ALLIE MOFFETT | CULTURE REPORTER | firstname.lastname@example.org
In addition to a rigorous class and rehearsal schedule, some students in Butler’s Jordan College of the Arts also teach music lessons at the Butler Community Arts School.
According to the BCAS web page, the program’s mission is “to provide affordable and quality arts instruction, while still developing community involvement and civic-mindedness in Butler students.”
JCA dean Lisa Brooks said her students gain experience the classroom cannot provide, emphasizing that the benefit of BCAS to JCA students extends beyond the experience, too.
“Our students are gaining real-world, professional teaching experience to put on their resume,” Brooks said. “It allows students to earn money doing something they love. We have lots going on and our students are right in the thick of it.”
BCAS was established to help Butler students strengthen their passion for teaching, as well as serve as an arts education and outreach program. The program links Butler students to the community by instructing 60 percent of the class offerings at off-campus sites.
Since its founding in 2002, BCAS has formed connections with 15 community partners, including public, private and charter schools.

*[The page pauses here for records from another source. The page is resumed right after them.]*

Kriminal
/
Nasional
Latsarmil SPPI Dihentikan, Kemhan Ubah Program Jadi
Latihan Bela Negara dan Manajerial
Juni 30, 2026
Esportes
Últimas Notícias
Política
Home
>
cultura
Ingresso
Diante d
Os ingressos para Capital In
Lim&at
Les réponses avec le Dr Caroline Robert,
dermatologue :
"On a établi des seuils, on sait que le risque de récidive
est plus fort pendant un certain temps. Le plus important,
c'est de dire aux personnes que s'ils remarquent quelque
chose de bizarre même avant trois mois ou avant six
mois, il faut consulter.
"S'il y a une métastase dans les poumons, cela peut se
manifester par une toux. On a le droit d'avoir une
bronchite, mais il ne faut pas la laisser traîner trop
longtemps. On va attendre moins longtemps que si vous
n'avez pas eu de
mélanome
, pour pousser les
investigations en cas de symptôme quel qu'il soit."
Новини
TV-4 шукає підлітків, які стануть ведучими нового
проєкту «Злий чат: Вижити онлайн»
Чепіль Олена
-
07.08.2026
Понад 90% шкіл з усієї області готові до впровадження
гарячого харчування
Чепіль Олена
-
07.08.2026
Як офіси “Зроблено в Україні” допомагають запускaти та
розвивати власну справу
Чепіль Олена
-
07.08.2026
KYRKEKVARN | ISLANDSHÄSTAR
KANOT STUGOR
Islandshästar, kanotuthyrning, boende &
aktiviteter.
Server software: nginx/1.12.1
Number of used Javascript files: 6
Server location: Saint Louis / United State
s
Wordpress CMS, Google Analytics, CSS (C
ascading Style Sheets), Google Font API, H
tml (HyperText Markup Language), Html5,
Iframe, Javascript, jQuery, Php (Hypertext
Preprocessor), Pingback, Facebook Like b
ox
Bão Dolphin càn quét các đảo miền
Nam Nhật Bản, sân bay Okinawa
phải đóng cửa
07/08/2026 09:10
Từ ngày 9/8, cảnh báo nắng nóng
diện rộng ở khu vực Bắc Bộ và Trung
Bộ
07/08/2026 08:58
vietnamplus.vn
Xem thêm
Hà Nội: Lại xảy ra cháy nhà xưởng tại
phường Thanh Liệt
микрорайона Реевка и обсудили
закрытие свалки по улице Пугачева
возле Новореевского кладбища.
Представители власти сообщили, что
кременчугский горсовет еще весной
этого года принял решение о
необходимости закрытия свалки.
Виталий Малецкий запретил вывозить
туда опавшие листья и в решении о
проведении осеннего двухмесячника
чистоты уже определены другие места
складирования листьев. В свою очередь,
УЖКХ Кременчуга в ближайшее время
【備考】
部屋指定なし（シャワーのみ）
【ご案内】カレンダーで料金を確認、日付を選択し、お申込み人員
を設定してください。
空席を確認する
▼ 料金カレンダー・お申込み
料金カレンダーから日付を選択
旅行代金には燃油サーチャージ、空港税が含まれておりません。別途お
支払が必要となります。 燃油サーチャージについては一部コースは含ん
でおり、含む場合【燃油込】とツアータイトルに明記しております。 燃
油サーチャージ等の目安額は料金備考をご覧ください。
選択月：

These partnerships include private and group after-school lessons at the community sites, summer camps and joint performances and programs.
“BCAS cements our place in the community,” Brooks said. “Whether it’s ‘I want to learn how to play’ or ‘I want to watch someone else play,’ they should immediately think of Butler and the BCAS programs available in the community.”
Regardless of students’ backgrounds, the goal of BCAS is to make arts education available to all.
BCAS program coordinator Jessica Meister works to continue these programs with the community partners and welcomes all interested students into the program.
“Half of our kids are on need-based scholarships, so we really want everyone to have access to the arts regardless of background,” Meister said. “Our goal is to make sure everyone, not just privileged upper class people, have access to the arts.”
BCAS also offers lessons on Butler’s campus in Lilly Hall, appealing to a wide age range. Lessons are taken by kindergarteners, college students and retired professionals, to name a few.
“We just had a 60-year-old woman start piano lessons who had never taken before but just really wanted to learn,” Meister said. “It’s fun to see such a wide range of people interested.”
Interested individuals are able to take lessons from teaching fellows, or student instructors. These lessons include piano, brass, woodwinds, guitar and more. BCAS also offers voice and music theory lessons.
Butler teaching fellows are able to develop both their musical and teaching skills by helping others learn. Their interactions with students of diverse backgrounds also allow teaching fellows to grow in their understanding of the Indianapolis community.
“BCAS has helped me grow as a teacher by having so much variety in students,” said Megan Bartsch, a former Butler piano performance master student and BCAS piano teaching fellow. “It has helped me learn to teach in different ways. It’s not only helped me grow as a teacher; I’ve matured as a person.”
Those involved in BCAS, including Brooks, hope to further the impact of performing arts on the Indianapolis community through continued community engagement and arts education.
“My goal is for Butler to be the performing arts hub,” said Brooks. “We have so much of it already, we just have to keep expanding and reaching the places we aren’t yet reaching. If we can achieve this, this entire campus and community benefits.”